Uniform Distribution Calculator
Compute probabilities, PDF, CDF, quantiles, and measures for the continuous uniform distribution
About the Uniform Distribution Calculator
The Uniform Distribution Calculator is a statistical tool designed to evaluate continuous random variables where every outcome within a specific interval is equally likely. This distribution, often represented as U(a, b), is fundamental in fields ranging from computer simulation and physics to logistics and finance. It is characterized by its constant probability density, which creates a rectangular shape when graphed, indicating that the likelihood of any sub-interval depends solely on its length rather than its location.

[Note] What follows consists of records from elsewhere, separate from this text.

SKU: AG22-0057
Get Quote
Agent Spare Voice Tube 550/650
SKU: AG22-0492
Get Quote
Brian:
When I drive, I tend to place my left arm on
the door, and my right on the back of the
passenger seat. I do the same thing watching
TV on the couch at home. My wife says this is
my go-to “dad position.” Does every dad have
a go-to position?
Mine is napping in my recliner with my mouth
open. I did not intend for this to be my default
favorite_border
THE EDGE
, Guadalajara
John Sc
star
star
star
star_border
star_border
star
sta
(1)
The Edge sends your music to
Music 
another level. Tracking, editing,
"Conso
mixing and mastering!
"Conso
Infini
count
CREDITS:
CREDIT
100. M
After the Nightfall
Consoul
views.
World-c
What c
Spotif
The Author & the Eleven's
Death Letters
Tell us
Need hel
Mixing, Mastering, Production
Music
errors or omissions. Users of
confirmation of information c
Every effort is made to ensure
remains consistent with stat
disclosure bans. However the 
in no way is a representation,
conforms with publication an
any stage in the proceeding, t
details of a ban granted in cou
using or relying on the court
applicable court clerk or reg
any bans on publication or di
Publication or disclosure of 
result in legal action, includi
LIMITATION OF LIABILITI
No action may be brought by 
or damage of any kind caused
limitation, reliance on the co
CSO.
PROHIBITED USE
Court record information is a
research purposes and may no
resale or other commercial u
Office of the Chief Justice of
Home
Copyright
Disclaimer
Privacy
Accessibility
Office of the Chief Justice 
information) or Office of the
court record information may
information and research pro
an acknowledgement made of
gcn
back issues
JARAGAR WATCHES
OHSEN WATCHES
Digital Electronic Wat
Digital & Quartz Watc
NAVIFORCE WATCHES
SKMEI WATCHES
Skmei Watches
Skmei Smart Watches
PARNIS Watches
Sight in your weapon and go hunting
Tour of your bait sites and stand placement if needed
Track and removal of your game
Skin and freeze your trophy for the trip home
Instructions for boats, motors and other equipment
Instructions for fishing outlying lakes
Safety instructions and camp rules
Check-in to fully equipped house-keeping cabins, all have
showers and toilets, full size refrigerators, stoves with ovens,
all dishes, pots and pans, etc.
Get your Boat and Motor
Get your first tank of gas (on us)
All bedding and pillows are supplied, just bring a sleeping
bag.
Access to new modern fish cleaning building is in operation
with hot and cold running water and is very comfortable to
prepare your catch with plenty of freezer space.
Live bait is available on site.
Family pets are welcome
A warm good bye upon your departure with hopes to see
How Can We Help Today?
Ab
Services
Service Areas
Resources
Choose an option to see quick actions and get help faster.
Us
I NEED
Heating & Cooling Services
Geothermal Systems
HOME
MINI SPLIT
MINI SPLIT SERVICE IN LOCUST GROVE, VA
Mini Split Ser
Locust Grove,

Engineers and data scientists use this tool to model phenomena with known boundaries but no central tendency, such as the wait time for a shuttle that arrives at perfectly regular intervals or the rounding error in numerical calculations. By inputting the minimum and maximum parameters, users can instantly determine the probability of a value falling within a specific range, calculate the cumulative distribution function (CDF), and find essential descriptive statistics like the mean, variance, and standard deviation. This calculator simplifies the process of analyzing "balanced" risks where no outcome is more favored than another.
Formula
P(x1 < X < x2) = (x2 - x1) / (b - a) for a ≤ x1 < x2 ≤ bThe probability of a value falling between two points (x1 and x2) is the length of that interval divided by the total range of the distribution. The total range is defined by the lower bound (a) and the upper bound (b).
The Probability Density Function (PDF) is f(x) = 1 / (b - a) for all values within the range, ensuring the area under the rectangle equals 1. The Mean (expected value) is calculated as (a + b) / 2, representing the exact midpoint of the distribution.
Worked examples
Example 1: A bus arrives every 10 minutes (a=0, b=10). What is the probability it arrives between the 3rd and 7th minute?
1. Identify bounds: a = 0, b = 10. 2. Identify target interval: x1 = 3, x2 = 7. 3. Calculate interval length: 7 - 3 = 4. 4. Calculate total range: 10 - 0 = 10. 5. Divide interval by range: 4 / 10 = 0.4.
Result: 0.40 or 40%. There is a 40% chance the bus arrives in that specific 4-minute window.
Example 2: A factory machine's efficiency is uniformly distributed between 50% and 100%. Find the mean and variance.
1. Set a = 50, b = 100. 2. Mean = (50 + 100) / 2 = 75. 3. Variance = (100 - 50)^2 / 12. 4. Variance = 50^2 / 12 = 2500 / 12 = 208.33.
Result: Mean = 75, Variance = 208.33. The average success rate is 75% with a broad spread.
Common use cases
- Estimating the probability of a customer arriving during a specific 10-minute window of an hour-long lunch shift.
- Calculating the expected rounding error when measurements are rounded to the nearest millimeter.
- Modeling the time remaining before a scheduled light rail arrival when the passenger arrives at a random moment.
- Determining the likelihood of a chemical reaction occurring within a specific temperature range in a stable environment.
Pitfalls and limitations
- Entering a value for x that is outside the bounds of a and b will result in a probability of 0 or 1.
- Confusing the continuous uniform distribution with the discrete version, which applies to countable outcomes like a die roll.
- Applying uniform distribution to data that actually follows a bell curve or has outliers.
- Forgetting that the probability of the random variable equaling an exact specific number is always zero in continuous distributions.
Frequently asked questions
why is uniform distribution called rectangular distribution
Uniform distributions are often called rectangular distributions because the height of the probability density function is constant between the minimum and maximum boundaries, forming a rectangle on a graph.
can uniform distribution probability be zero at a point
Yes, if the random variable represents a duration, the probability of it being exactly a single value (like exactly 5.000... minutes) is zero. You must calculate the probability over an interval or use the cumulative distribution function.
what is the standard uniform distribution formula
The standard uniform distribution is a special case where the lower bound (a) is 0 and the upper bound (b) is 1, often used in computer science for generating random numbers.
uniform distribution vs normal distribution difference
Unlike the normal distribution, the uniform distribution has no central peak; every interval of a fixed length within the bounds is equally likely to contain an observation.
how to find standard deviation of uniform distribution
Use the formula Variance = (b - a)^2 / 12 and then take the square root of that result to find the standard deviation.